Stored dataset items

------------------------------------------------

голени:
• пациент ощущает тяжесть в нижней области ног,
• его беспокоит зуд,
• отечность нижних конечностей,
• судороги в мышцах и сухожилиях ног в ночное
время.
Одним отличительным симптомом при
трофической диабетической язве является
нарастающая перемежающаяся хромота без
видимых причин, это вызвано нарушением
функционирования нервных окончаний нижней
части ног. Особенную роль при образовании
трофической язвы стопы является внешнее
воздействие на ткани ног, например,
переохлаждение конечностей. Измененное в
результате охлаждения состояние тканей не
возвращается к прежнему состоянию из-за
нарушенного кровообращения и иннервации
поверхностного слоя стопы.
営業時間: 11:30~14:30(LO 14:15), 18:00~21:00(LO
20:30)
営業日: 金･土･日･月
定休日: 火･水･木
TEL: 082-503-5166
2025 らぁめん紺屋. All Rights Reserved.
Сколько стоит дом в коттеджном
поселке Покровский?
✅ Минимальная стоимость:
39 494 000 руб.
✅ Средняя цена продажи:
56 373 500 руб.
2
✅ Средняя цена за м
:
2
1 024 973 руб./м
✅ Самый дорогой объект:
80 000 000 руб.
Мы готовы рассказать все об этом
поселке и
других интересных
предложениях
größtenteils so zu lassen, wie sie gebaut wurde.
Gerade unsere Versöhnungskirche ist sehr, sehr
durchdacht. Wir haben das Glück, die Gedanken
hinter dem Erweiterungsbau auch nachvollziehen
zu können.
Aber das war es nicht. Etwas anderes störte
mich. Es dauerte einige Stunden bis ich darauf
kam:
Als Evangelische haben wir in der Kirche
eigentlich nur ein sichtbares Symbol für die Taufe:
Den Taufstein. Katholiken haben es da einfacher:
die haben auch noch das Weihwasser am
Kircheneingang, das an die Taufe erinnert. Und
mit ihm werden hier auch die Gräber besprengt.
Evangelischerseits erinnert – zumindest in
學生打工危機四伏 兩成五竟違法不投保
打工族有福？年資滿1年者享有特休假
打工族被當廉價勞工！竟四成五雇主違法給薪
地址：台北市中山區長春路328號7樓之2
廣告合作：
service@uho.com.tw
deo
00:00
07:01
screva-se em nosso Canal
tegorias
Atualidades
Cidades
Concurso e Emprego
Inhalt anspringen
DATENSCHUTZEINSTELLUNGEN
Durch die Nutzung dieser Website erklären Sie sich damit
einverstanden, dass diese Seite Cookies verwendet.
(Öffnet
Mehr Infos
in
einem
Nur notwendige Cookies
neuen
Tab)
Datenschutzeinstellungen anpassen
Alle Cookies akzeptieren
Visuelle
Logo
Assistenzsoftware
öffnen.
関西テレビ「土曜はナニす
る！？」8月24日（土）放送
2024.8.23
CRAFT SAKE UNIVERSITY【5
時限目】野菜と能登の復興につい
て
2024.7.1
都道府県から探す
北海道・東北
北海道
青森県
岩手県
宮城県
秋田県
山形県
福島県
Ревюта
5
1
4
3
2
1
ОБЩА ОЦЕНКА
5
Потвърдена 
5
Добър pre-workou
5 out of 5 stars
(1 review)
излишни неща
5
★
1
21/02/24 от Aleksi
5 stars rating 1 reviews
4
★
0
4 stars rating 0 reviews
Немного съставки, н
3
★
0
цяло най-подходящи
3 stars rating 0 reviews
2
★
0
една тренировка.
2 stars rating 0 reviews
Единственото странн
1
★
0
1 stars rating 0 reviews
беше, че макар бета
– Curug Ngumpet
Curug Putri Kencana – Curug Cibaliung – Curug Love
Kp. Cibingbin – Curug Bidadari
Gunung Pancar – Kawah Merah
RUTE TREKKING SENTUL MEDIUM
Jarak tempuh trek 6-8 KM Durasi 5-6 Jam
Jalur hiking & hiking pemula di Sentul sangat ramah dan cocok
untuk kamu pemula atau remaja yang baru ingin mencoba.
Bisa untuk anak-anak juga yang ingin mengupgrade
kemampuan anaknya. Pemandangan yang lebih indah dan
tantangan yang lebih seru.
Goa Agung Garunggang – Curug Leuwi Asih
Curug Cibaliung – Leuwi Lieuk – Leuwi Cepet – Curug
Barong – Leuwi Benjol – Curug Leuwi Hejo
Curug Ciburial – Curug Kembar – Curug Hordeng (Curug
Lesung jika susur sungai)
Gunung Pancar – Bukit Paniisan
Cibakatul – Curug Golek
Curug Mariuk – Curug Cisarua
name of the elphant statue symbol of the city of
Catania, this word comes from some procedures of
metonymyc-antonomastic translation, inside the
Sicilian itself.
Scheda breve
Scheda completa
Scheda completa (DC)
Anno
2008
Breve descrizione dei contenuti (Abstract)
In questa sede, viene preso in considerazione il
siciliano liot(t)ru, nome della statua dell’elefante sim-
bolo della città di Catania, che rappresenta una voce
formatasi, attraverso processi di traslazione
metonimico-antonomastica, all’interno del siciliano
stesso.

------------------------------------------------

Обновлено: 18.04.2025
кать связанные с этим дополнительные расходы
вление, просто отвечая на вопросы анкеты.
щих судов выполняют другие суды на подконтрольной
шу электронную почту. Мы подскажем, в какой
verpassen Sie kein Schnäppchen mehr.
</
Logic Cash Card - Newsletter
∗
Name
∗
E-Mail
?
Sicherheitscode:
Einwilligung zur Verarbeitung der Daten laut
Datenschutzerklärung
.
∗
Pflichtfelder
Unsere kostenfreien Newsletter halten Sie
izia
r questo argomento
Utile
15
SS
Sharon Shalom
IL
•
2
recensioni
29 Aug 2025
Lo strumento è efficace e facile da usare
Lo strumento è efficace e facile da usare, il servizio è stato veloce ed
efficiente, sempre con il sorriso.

------------------------------------------------

Taking the entries above, write out exactly the lines starting with the line containing "2025 らぁめん紺屋. All Rights Reserved." and going on through the line containing "mich. Es dauerte", both included, and nothing else.

**Reply to the exercise:**
2025 らぁめん紺屋. All Rights Reserved.
Сколько стоит дом в коттеджном
поселке Покровский?
✅ Минимальная стоимость:
39 494 000 руб.
✅ Средняя цена продажи:
56 373 500 руб.
2
✅ Средняя цена за м
:
2
1 024 973 руб./м
✅ Самый дорогой объект:
80 000 000 руб.
Мы готовы рассказать все об этом
поселке и
других интересных
предложениях
größtenteils so zu lassen, wie sie gebaut wurde.
Gerade unsere Versöhnungskirche ist sehr, sehr
durchdacht. Wir haben das Glück, die Gedanken
hinter dem Erweiterungsbau auch nachvollziehen
zu können.
Aber das war es nicht. Etwas anderes störte
mich. Es dauerte einige Stunden bis ich darauf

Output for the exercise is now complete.